Hell's Kitchen: "8 Chefs Compete"

Hell’s Kitchen is all about the pile-up. Every week, each team turns on one person like a prison gang picking a bitch, then takes turns pissing in the bitch’s ocular cavities (figuratively). Last week’s episode set the stage for the two biggest punks ever to get sent to the hole at Gordon Ramsay Maximum Security Correctional Facility: Apathetic Andy and Small Mouth Suzanne. (Seriously, look at her mouth. It’s way too small for her face. And the less said about her eyebrows, the better.)
Their inevitable fate hangs over their heads like an excuse-flavored failure cloud (or failure pile in a sadness bowl), each of them trying to run out the clock for as long as they can. Suzanne actually thinks she can win, but Andy knows better. And knowing, as G.I. Joe cartoons taught us all, is half the battle. The other half? Failing spectacularly.

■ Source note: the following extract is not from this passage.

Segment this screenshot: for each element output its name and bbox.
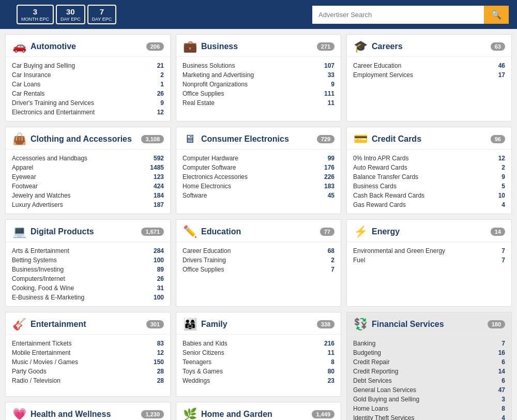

The stench of failure made an early appearance in this episode, as both teams fumbled their way through the quickfire challenge making crepes (or, as they’re called in the U.S. circa 2003: patriot pancakes). Tasked with making four types—breakfast, lunch, dinner, and dessert—both teams could barely make a passable crepe to give to Chef Ramsay and special guest judge JP, promoted from his lowly maitre d’ duties and acknowledged like a real human being for once. Granted, it was because he’s the kinda gaywad who eats crepes with his Frenchie gaywad boyfriends—even Ramsay forgot to mention JP is Belgian, not French—but you take your victories however small, JP. As if making quick work of a crepe weren’t enough, Ramsay conversed with JP in French to show that he’s not fucking around here. ““Chef Ramsay’s up there, speakin’ French with Whistle Britches!” marveled Cletus Spunkler Van, just before doing a merry jig to a moonshine-bottle hoedown.
Mr. Voiceover Man tells us that Ramsay picked the crepe challenge to test the chefs’ aptitude in three critical areas: creativity, technique, and attention to detail. Van makes a sloppy one with some great ingredients, but Ariel of course nails it. Andy scores a pyrrhic victory over Tennille, whose crepe JP & Ramsay deemed too spicy. “Man, I’ve never seen two grown-ass men so scared of spice before in my life!” Tennille said at top volume, just in case my downstairs neighbors couldn’t make her out. “C’mon, get a grip!”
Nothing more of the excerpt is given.